For the the 4th question raised in the last thread, I have found the answer in the manual. One can seperately calculate the "device_configuration.update()", "DynamicalMatrix", "HamiltonianDerivatives" and saved in seperate *nc files, then read them in at the step of IETS calcuation as follows.

Code
device_configuration = nlread('filename-dc.nc', DeviceConfiguration)[0]

dynamical_matrix = nlread('filename-dm.nc', DynamicalMatrix)[0]

hamiltonian_derivatives = nlread('filename-hd.nc', HamiltonianDerivatives)[0]

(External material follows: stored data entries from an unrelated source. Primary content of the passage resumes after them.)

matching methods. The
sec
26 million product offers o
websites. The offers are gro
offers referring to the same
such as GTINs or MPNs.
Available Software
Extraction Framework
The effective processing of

inelastic_transmission_spectrum = InelasticTransmissionSpectrum(
configuration=device_configuration,
dynamical_matrix=dynamical_matrix,
hamiltonian_derivatives=hamiltonian_derivatives,
energies=numpy.linspace(0, 0, 1)*eV,
kpoints=MonkhorstPackGrid(1, 1),
qpoints=MonkhorstPackGrid(1, 1),
method=XLOE,
)
nlsave('filename-IETS.nc', inelastic_transmission_spectrum)

With best regards,

/Guangping

47
Dear Anders,

Thanks for your reply.

I will read it carefully, and try to understand the process of calculation IETS in ATK.

With best regards,

Guangping

Dear Anders,

I have followed the tutorial, but still have some questions on the calculation of IETS in ATK.

(1) In the tutorial, it metioned that "The dynamical matrix can be calculated in parallel over the atomic displacements in each direction. Consequently this calculation can be performed efficiently using six cores." So, to speed up the calculation, the cores used must be six or multiple of six, in that each core has a very similar computational load, right?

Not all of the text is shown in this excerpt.